Barahona - o tym jak odzyskałem swoją zgubę (Dominikana z plecakiem #61)

in TravelFeed3 years ago

Read this post on TravelFeed.io for the best experience


Czekając na guagua podchodzi do mnie chłopczyk, w wieku ok. 5 lat. Wita się grzecznie i z zaciekawieniem zaczyna rozmowę z białym turystą. Chwali się, że chodzi do szkoły i uczy się angielskiego. Bardzo ucieszyła mnie ta wiadomość, więc pytam małego:

Do you speak english ?

Yo Hablo inglés tambien - powtarza trochę zmieszany chłopczyk

Widzę, że nic z tego nie będzie, więc nie męczę go dalej. Pyta, czy mogę dać mu kilka peso na zeszyt i coś do pisania, bo nie ma na czym pisać w szkole. Początkowo myślę, że udaje, chcąc wyżebrać ode mnie kilka peso. Jakie jest moje zdziwienie, kiedy w momencie, gdy wręczam mu kilka kartek wyrwanych z mojego notesu widzę najszczęśliwszego człowieka pod słońcem. Wyrywam resztę niezapisanych kartek i bez wahania wręczam chłopczykowi. Teraz wierzę, że Ci ludzie na prawdę mają podstawy by strajkować.

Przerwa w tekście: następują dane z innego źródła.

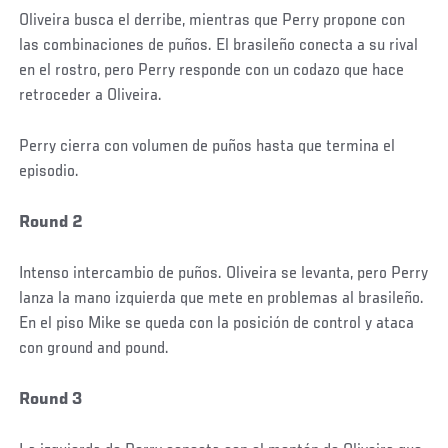
Oliveira busca el derribe, mientras que Perry propone con
las combinaciones de puños. El brasileño conecta a su rival
en el rostro, pero Perry responde con un codazo que hace
retroceder a Oliveira.
Perry cierra con volumen de puños hasta que termina el
episodio.
Round 2
Intenso intercambio de puños. Oliveira se levanta, pero Perry
lanza la mano izquierda que mete en problemas al brasileño.
En el piso Mike se queda con la posición de control y ataca
con ground and pound.
Round 3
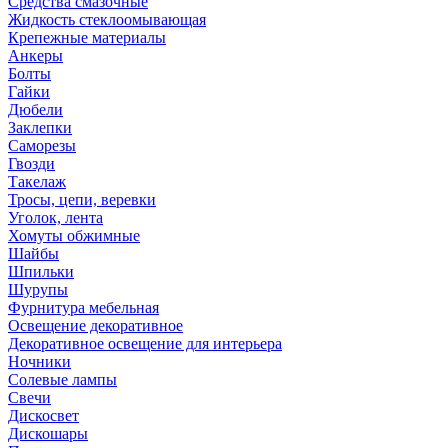
Средства смазочные
Жидкость стеклоомывающая
Крепежные материалы
Анкеры
Болты
Гайки
Дюбели
Заклепки
Саморезы
Гвозди
Такелаж
Тросы, цепи, веревки
Уголок, лента
Хомуты обжимные
Шайбы
Шпильки
Шурупы
Фурнитура мебельная
Освещение декоративное
Декоративное освещение для интерьера
Ночники
Солевые лампы
Свечи
Дискосвет
Дискошары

Podjeżdża do nas dwóch młodych chłopaków na motorkach. W tej, nieturystycznej części kraju nie ma rozwiniętej usługi Motoconcho - mototaksi. Pytają jednak, na co czekamy i gdzie chcemy jechać, i oferują transport do Paraiso. Mówią, że blokada drogi może trochę potrwać, i że w najbliższym czasie możemy mieć problem ze złapaniem guagua.

Jedziemy z nimi do Paraiso, a tam wsiadam do guagua do Barahony. Dojeżdżając do celu podaję kierowcy numer do Orlanda, który wcześniej podał mi jego znajomy. Mój obecny kierowca pyta Orlanda, czy jest w domu i w której części Barahony mieszka. Rozwozi wszystkich pasażerów, po czym jedzie ze mną na postój Motoconcho i podaje motocykliście wskazówki dojazdu do Orlanda. Ten zawozi mnie pod dom, w którym mieszka Orlando.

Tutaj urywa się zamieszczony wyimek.